> [WHAT IS BEING ASKED]
Please reproduce the listing word for word. Pictures stay out.
· · · · · · ·
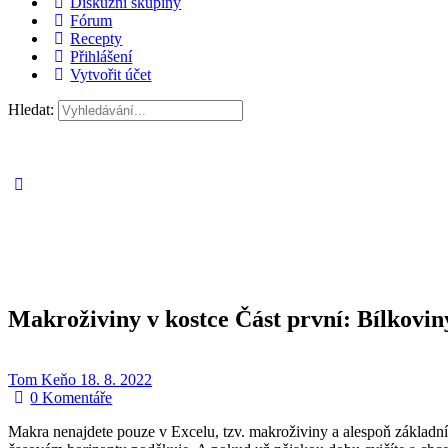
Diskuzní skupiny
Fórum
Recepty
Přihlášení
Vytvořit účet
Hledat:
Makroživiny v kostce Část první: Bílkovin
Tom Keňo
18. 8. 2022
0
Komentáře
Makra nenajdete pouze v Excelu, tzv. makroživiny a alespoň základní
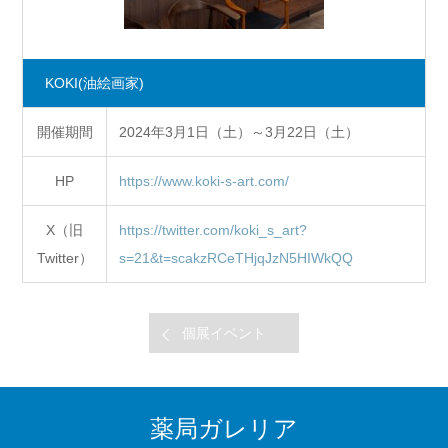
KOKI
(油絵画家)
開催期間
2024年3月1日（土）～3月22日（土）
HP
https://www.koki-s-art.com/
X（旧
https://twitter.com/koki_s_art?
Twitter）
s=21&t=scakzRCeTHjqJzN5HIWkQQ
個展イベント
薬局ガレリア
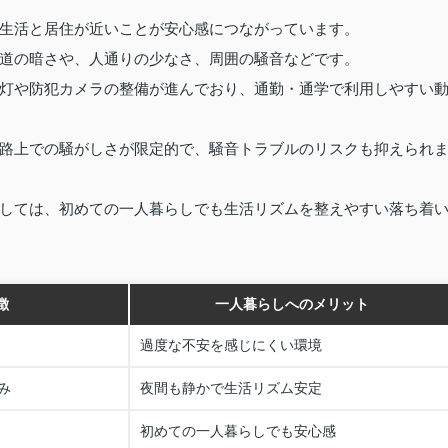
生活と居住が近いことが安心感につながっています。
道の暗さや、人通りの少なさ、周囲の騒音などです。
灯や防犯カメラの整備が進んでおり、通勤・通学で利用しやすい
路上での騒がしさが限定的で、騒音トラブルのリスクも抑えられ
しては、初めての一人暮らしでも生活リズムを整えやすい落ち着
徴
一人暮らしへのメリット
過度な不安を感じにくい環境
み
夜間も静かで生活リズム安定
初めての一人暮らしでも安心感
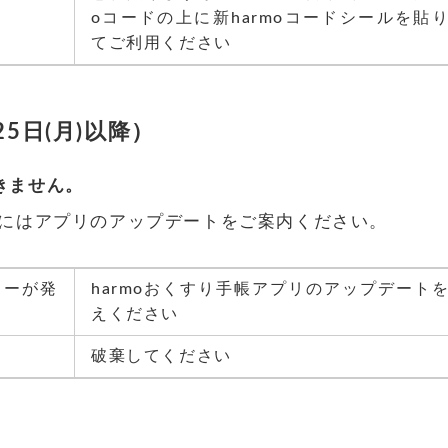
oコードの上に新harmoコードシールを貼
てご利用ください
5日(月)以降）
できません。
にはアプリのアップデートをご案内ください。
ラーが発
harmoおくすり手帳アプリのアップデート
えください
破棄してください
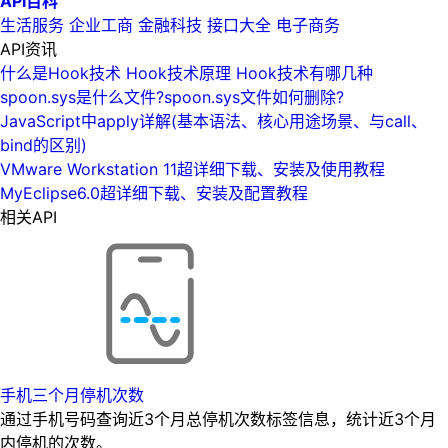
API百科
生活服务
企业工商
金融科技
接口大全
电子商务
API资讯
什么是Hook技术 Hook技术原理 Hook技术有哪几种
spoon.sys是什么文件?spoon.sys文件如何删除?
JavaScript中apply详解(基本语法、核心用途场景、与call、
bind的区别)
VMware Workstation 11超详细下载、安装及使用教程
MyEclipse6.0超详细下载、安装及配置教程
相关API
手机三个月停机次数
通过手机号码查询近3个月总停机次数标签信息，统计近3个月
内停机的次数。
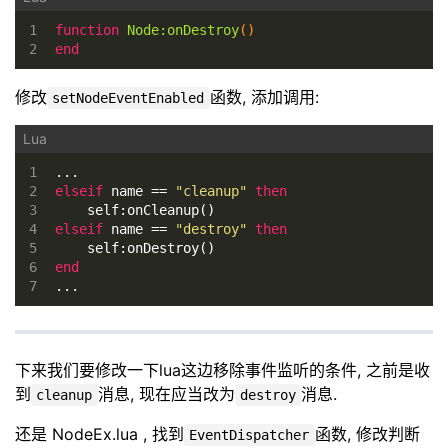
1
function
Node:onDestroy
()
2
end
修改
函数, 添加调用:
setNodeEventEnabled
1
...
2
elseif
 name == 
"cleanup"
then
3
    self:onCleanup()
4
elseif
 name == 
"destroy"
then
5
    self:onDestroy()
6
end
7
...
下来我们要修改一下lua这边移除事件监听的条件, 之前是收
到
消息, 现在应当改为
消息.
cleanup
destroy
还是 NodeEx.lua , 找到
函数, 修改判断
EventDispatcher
· · · · · · ·
> [RESULT OF THIS TASK]
Diskuzní skupiny
Fórum
Recepty
Přihlášení
Vytvořit účet
Hledat:
Makroživiny v kostce Část první: Bílkovin
Tom Keňo
18. 8. 2022
0
Komentáře
Makra nenajdete pouze v Excelu, tzv. makroživiny a alespoň základní
KOKI
(油絵画家)
開催期間
2024年3月1日（土）～3月22日（土）
HP
https://www.koki-s-art.com/
X（旧
https://twitter.com/koki_s_art?
Twitter）
s=21&t=scakzRCeTHjqJzN5HIWkQQ
個展イベント
薬局ガレリア
生活と居住が近いことが安心感につながっています。
道の暗さや、人通りの少なさ、周囲の騒音などです。
灯や防犯カメラの整備が進んでおり、通勤・通学で利用しやすい
路上での騒がしさが限定的で、騒音トラブルのリスクも抑えられ
しては、初めての一人暮らしでも生活リズムを整えやすい落ち着
徴
一人暮らしへのメリット
過度な不安を感じにくい環境
み
夜間も静かで生活リズム安定
初めての一人暮らしでも安心感
oコードの上に新harmoコードシールを貼
てご利用ください
5日(月)以降）
できません。
にはアプリのアップデートをご案内ください。
ラーが発
harmoおくすり手帳アプリのアップデート
えください
破棄してください
API百科
生活服务
企业工商
金融科技
接口大全
电子商务
API资讯
什么是Hook技术 Hook技术原理 Hook技术有哪几种
spoon.sys是什么文件?spoon.sys文件如何删除?
JavaScript中apply详解(基本语法、核心用途场景、与call、
bind的区别)
VMware Workstation 11超详细下载、安装及使用教程
MyEclipse6.0超详细下载、安装及配置教程
相关API
手机三个月停机次数
通过手机号码查询近3个月总停机次数标签信息，统计近3个月
内停机的次数。
1
function
Node:onDestroy
()
2
end
修改
函数, 添加调用:
setNodeEventEnabled
1
...
2
elseif
 name == 
"cleanup"
then
3
    self:onCleanup()
4
elseif
 name == 
"destroy"
then
5
    self:onDestroy()
6
end
7
...
下来我们要修改一下lua这边移除事件监听的条件, 之前是收
到
消息, 现在应当改为
消息.
cleanup
destroy
还是 NodeEx.lua , 找到
函数, 修改判断
EventDispatcher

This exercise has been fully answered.